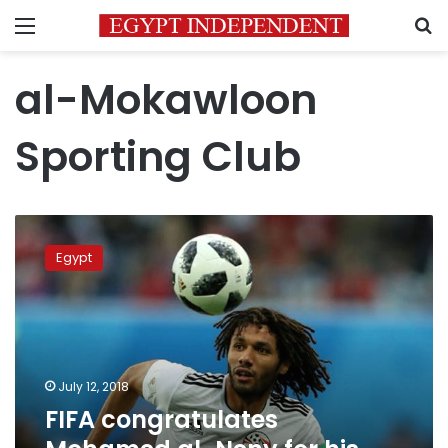
Menu
S
al-Mokawloon
Sporting Club
FIFA
congratulates
Egypt
Mohamed
al-
Neny
for
his
26th
July 12, 2018
birthday
FIFA congratulates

## What this task involves
Starting at the first entry above and ending at the last, write everything out exactly except the pictures.

## Response below
Menu
S
al-Mokawloon
Sporting Club
FIFA
congratulates
Egypt
Mohamed
al-
Neny
for
his
26th
July 12, 2018
birthday
FIFA congratulates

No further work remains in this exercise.